The flow chart here, you will notice that we completed quite
a bit. And before we move on, I want to show you
as to how much progress you have made. You walked through all the
different chemicals, radiation and viruses that are responsible for
carcinogenesis. You have talked about DNA repair and how if that
goes rye may result in carcinogenesis. Also talked about
inactivation of tumor suppressor gene, activation of oncogene. We
just completed our discussion of quickly how to evade apoptosis.
We talked quite a bit so does'nt this flow chart now seem a hack
of a lot more manageable. Where are we now? We are going to
increase the proliferation. We are going to progress the tumor
further. So therefore, just to make sure we're clear
understand the following. So you have proliferation taking place.
Proliferation takes place, hyperplasia. You are moving towards
cancer. What's the next step after hyperplasia that is a little bit
or a lot more dangerous. It's called dysplasia. And whenever you have
dysplasia if you pathologically, the term in which we will talk
about alot, not to worry. That nucleus that is oh so very important
for proliferation. If you are worried about cancer, now that nucleus
is referred to as being atypical. Atypical nucleus in pathology
means that oh my goodness, I have a cell that is about,
it' on the brink of going on to cancer.
Now once cancer sets in, or malignancy sets in, can the membrane
still be intact? Yes it can. You call that in-situ.
In-situ is a malignancy in which the membrane is intact. Very simple
as far as you are concerned. Eventually what may happen?
Progression then you metastasis. Let's first talk about the
progression. First we will do adenoma-carcinoma sequence.
Understand the topic. We are moving from benign neoplasia into
malignant neoplasia and then finally we have staging an invasion
and rupture the membrane and metastasis. The prototype for this
will be colorectal cancer. Quickly, you should be thinking about APC
on chromosome 5. If this then gets mutated then yout APC can no
longer control whom? Beta catenin. You have increase activity
of what biochemical process? Transcription, good. And you have
increased proliferation. Is that the only mutation? Not necessarily.
The mucosa is at risk, keep going. Then, this adenoma which has been
formed which means what? Increased proliferation. Other mutations
can also exist including K-RAS. Others also mutated include p53.
Also know SMAD, or SMAD-2. Finally, if there is increased
multifactorial type of mutations, at some point maybe telomerase
activity is enhanced. What's telomerase activity?
Oh my goodness, the tumor cell has found fountain of youth. Something
that Johnny Depp was looking for in Pirates of The Caribbean
but was never able to find. But the cancer cells were actually
successful. What does telomerase mean to you? Fountain of youth.
No matter how much damage takes place in DNA the telomerase activity
is going to then keep the DNA intact. Hence read please.
Telomerase are found in most genes that are carcinoma. You also
notice now that this polyp, if it's a villous type.
Don't worry about what type right now.
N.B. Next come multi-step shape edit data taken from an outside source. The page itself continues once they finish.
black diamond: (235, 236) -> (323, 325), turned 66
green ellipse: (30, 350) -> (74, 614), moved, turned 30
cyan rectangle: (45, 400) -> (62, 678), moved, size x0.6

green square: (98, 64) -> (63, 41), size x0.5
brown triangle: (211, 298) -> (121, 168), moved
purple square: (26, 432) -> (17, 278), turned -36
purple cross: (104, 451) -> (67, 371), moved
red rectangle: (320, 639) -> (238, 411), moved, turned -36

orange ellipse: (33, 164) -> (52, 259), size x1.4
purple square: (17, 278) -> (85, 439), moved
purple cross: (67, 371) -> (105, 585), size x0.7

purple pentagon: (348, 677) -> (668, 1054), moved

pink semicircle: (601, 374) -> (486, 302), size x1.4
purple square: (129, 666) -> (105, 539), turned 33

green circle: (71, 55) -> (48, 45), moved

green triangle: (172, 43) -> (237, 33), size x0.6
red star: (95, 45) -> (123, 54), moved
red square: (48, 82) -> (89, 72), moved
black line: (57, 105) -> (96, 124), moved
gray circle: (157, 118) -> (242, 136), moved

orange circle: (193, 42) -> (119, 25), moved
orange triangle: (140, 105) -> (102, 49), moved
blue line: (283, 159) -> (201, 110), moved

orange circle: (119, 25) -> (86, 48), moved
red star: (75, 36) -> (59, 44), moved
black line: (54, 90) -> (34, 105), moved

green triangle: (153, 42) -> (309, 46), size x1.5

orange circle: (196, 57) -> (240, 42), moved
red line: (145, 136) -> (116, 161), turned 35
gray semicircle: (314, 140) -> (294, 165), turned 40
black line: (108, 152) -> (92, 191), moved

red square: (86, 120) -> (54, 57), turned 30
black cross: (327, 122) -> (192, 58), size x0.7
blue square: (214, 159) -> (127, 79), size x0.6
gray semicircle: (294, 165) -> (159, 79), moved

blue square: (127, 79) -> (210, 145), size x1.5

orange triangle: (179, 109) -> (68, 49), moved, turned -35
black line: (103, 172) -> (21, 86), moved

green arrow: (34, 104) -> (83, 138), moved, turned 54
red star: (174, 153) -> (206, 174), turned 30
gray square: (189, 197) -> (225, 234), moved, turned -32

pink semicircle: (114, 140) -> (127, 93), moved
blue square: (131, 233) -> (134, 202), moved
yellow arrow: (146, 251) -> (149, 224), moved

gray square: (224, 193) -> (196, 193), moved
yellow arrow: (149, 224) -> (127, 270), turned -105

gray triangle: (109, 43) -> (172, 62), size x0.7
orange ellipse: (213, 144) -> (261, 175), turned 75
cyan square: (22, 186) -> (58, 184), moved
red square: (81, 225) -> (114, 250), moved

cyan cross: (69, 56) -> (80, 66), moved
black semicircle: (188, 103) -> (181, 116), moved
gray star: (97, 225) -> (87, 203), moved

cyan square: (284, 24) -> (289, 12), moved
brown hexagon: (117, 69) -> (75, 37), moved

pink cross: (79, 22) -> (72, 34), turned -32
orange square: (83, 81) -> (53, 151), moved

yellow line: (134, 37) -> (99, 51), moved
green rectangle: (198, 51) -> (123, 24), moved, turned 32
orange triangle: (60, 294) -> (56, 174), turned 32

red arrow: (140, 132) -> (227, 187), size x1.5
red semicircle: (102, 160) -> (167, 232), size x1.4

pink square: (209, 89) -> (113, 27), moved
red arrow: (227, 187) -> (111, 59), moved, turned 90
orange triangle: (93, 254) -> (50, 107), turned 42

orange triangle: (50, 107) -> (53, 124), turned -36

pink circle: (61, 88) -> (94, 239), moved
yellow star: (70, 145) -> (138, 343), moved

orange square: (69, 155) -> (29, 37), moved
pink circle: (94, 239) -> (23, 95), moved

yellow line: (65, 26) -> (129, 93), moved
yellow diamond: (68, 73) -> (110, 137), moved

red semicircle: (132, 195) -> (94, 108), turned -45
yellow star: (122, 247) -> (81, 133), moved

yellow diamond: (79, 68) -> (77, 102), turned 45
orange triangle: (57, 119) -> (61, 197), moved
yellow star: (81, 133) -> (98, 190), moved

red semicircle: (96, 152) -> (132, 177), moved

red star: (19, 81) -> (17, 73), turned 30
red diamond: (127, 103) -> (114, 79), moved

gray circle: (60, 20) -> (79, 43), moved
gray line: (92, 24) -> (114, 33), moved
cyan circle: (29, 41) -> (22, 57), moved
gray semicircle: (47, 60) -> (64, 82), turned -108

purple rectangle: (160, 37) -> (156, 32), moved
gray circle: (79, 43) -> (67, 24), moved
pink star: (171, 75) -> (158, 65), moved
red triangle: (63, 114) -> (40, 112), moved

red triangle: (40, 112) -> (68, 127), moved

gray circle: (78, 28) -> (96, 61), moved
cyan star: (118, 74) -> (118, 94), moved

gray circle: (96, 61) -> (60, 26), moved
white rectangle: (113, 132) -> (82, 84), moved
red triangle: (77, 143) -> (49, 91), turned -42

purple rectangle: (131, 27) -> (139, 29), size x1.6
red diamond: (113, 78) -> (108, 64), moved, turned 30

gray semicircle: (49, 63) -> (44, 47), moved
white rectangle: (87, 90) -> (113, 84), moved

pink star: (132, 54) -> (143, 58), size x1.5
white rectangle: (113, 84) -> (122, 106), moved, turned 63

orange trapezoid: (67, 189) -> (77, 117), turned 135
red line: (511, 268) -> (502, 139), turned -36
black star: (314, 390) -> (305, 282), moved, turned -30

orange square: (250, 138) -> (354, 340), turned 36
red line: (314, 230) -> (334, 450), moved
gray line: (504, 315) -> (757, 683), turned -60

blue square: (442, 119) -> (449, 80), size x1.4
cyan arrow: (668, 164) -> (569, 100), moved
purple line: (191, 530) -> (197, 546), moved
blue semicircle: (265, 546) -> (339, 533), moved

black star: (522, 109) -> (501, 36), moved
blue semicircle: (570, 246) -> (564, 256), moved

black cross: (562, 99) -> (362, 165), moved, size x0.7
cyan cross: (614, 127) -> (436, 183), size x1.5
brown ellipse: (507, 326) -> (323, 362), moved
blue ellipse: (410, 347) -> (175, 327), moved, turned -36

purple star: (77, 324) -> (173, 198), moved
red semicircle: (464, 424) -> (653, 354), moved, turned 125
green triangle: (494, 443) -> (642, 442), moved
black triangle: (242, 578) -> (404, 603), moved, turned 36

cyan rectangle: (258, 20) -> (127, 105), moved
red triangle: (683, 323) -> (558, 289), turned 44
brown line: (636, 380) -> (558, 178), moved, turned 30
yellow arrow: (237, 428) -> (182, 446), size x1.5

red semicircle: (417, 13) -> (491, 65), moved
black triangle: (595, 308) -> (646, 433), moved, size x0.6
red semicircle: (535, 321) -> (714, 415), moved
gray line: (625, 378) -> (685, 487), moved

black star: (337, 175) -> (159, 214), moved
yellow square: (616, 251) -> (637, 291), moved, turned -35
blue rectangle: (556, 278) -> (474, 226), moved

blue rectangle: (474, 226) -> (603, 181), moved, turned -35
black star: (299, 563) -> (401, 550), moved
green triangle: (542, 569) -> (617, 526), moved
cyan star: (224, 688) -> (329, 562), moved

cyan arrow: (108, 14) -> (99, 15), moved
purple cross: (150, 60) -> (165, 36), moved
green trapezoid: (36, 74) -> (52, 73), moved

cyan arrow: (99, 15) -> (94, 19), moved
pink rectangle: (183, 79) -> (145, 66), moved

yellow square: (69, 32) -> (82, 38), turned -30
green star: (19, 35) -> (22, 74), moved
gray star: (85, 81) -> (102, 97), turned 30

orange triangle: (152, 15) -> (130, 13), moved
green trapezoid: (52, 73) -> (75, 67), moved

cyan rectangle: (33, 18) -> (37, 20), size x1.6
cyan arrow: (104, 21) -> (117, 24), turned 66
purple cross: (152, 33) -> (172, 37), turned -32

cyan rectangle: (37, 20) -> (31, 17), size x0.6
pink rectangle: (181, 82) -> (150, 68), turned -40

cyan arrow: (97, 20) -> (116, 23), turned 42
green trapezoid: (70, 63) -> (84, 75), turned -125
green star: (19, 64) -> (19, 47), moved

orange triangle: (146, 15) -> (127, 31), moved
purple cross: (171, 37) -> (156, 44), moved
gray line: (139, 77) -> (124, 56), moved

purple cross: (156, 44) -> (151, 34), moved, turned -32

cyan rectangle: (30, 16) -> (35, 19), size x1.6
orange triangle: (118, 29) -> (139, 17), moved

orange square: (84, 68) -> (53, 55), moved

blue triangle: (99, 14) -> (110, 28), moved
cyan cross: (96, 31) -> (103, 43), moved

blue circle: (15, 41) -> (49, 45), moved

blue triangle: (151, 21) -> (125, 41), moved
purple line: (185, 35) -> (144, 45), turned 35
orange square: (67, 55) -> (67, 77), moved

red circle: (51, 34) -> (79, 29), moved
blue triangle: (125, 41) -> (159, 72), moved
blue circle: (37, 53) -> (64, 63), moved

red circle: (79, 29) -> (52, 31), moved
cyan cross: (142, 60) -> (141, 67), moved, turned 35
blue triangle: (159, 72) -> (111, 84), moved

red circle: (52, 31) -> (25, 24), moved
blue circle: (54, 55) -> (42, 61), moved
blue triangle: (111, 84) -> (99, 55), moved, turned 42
The point is, if there is
increased proliferation increased mutations, you are going
to have invasion through the submucosa, mucosa. You'll pass through
the membrane and then off to the races unfortunately.
And this spread could be either lymphatic which carcinoma love. And
then maybe perhaps hematogeneous through your portal vein.
Where are you headed? Liver. Carcinogenesis, escape from immunity.
Why would your cancer cell want to be killed by immune cell.
Loss of immune function. Just a couple of things here. The
immunosurveillence normally destroys neoplastic cells via
recognition of 'nonself' antigens. Both the humoral and the CMI will
play a role. And patients with immune system dysfunction,
often times have an increased risk for neoplasia. Keep that in mind.
We see that clinically quite a bit. Staging.
What you will be responsible from now until the end of the pathology
course will be just a simple staging that you are responsible for
where the prognosis might be pretty decent to begin with. And then
with a particular stage, your prognosis drops like crazy.
For example, renal cell carcinoma. With renal cell carcinoma between
stages let's say, 2 and 3 you might then invade through the capsule.
Once you invade through the capsule, in renal cell carcinoma, you
have entered the renal vein. Metastasis. Towards where?
Well, towards the inferior vena cava. Are we clear? The staging
mechanism is called T, Tumor; N, number of lymph nodes;
M, will be metastasis. I'll keep coming back to this.